◆ Stored data ◆
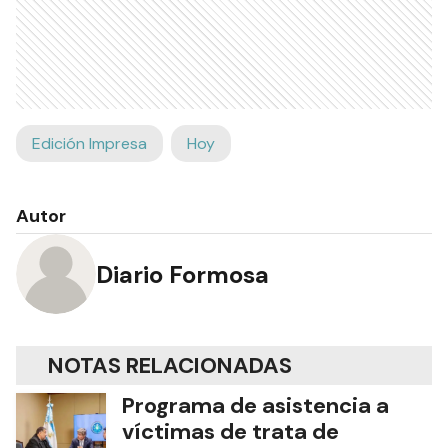
Edición Impresa
Hoy
Autor
Diario Formosa
NOTAS RELACIONADAS
Programa de asistencia a
víctimas de trata de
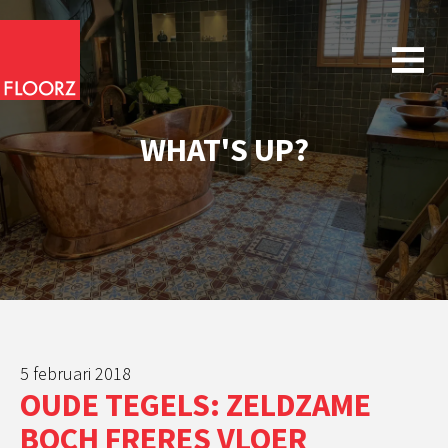
WHAT'S UP?
5 februari 2018
OUDE TEGELS: ZELDZAME
BOCH FRERES VLOER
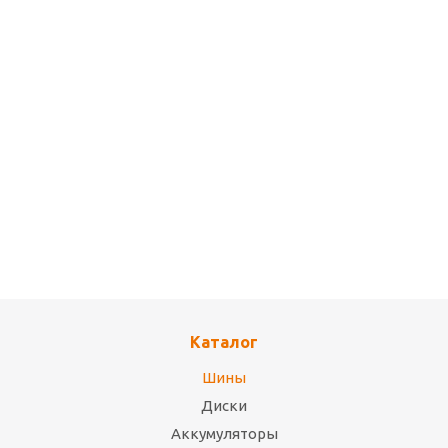
Летняя шина 235/45 R18 WESTLAKE Z-107 98W XL
Много
Подробнее
Каталог
Шины
Диски
Аккумуляторы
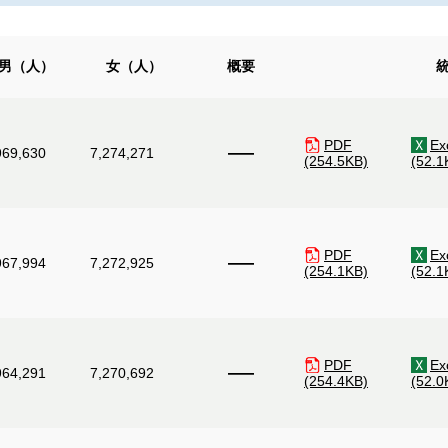
男（人）
女（人）
概要
PDF
Ex
―
969,630
7,274,271
(254.5KB)
(52.1
PDF
Ex
―
967,994
7,272,925
(254.1KB)
(52.1
PDF
Ex
―
964,291
7,270,692
(254.4KB)
(52.0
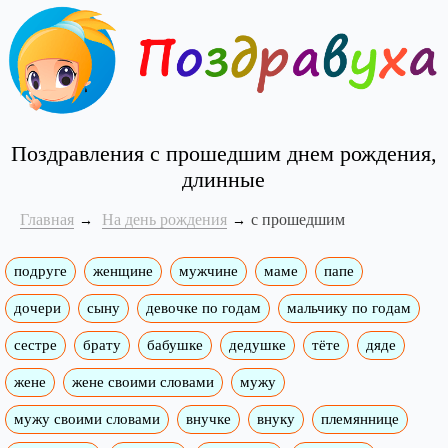
Поздравления с прошедшим днем рождения,
длинные
Главная
На день рождения
с прошедшим
подруге
женщине
мужчине
маме
папе
дочери
сыну
девочке по годам
мальчику по годам
сестре
брату
бабушке
дедушке
тёте
дяде
жене
жене своими словами
мужу
мужу своими словами
внучке
внуку
племяннице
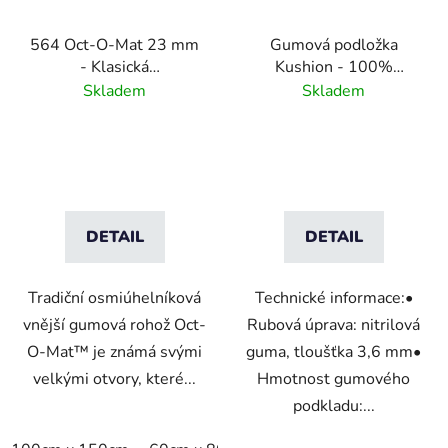
564 Oct-O-Mat 23 mm
Gumová podložka
- Klasická
Kushion - 100%
osmiúhelníková vstupní
nitrilová guma - černá
Skladem
Skladem
rohož
DETAIL
DETAIL
Tradiční osmiúhelníková
Technické informace:•
vnější gumová rohož Oct-
Rubová úprava: nitrilová
O-Mat™ je známá svými
guma, tloušťka 3,6 mm•
velkými otvory, které...
Hmotnost gumového
podkladu:...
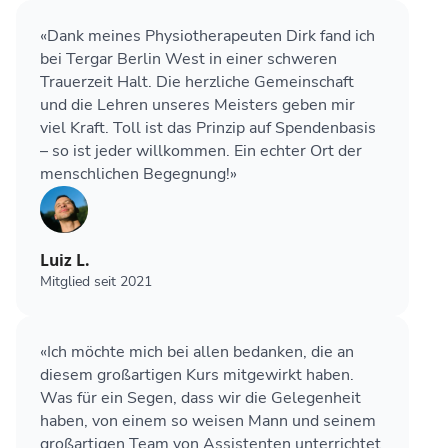
«Dank meines Physiotherapeuten Dirk fand ich
bei Tergar Berlin West in einer schweren
Trauerzeit Halt. Die herzliche Gemeinschaft
und die Lehren unseres Meisters geben mir
viel Kraft. Toll ist das Prinzip auf Spendenbasis
– so ist jeder willkommen. Ein echter Ort der
menschlichen Begegnung!»
Luiz L.
Mitglied seit 2021
«Ich möchte mich bei allen bedanken, die an
diesem großartigen Kurs mitgewirkt haben.
Was für ein Segen, dass wir die Gelegenheit
haben, von einem so weisen Mann und seinem
großartigen Team von Assistenten unterrichtet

◆ Assigned task ◆
What's needed is every line above, retyped exactly and free of pictures.

◆ Expected output ◆
Edición Impresa
Hoy
Autor
Diario Formosa
NOTAS RELACIONADAS
Programa de asistencia a
víctimas de trata de
WHAT'S UP?
5 februari 2018
OUDE TEGELS: ZELDZAME
BOCH FRERES VLOER
Летняя шина 235/45 R18 WESTLAKE Z-107 98W XL
Много
Подробнее
Каталог
Шины
Диски
Аккумуляторы
男（人）
女（人）
概要
PDF
Ex
―
969,630
7,274,271
(254.5KB)
(52.1
PDF
Ex
―
967,994
7,272,925
(254.1KB)
(52.1
PDF
Ex
―
964,291
7,270,692
(254.4KB)
(52.0
Поздравления с прошедшим днем рождения,
длинные
Главная
На день рождения
с прошедшим
подруге
женщине
мужчине
маме
папе
дочери
сыну
девочке по годам
мальчику по годам
сестре
брату
бабушке
дедушке
тёте
дяде
жене
жене своими словами
мужу
мужу своими словами
внучке
внуку
племяннице
564 Oct-O-Mat 23 mm
Gumová podložka
- Klasická
Kushion - 100%
osmiúhelníková vstupní
nitrilová guma - černá
Skladem
Skladem
rohož
DETAIL
DETAIL
Tradiční osmiúhelníková
Technické informace:•
vnější gumová rohož Oct-
Rubová úprava: nitrilová
O-Mat™ je známá svými
guma, tloušťka 3,6 mm•
velkými otvory, které...
Hmotnost gumového
podkladu:...
«Dank meines Physiotherapeuten Dirk fand ich
bei Tergar Berlin West in einer schweren
Trauerzeit Halt. Die herzliche Gemeinschaft
und die Lehren unseres Meisters geben mir
viel Kraft. Toll ist das Prinzip auf Spendenbasis
– so ist jeder willkommen. Ein echter Ort der
menschlichen Begegnung!»
Luiz L.
Mitglied seit 2021
«Ich möchte mich bei allen bedanken, die an
diesem großartigen Kurs mitgewirkt haben.
Was für ein Segen, dass wir die Gelegenheit
haben, von einem so weisen Mann und seinem
großartigen Team von Assistenten unterrichtet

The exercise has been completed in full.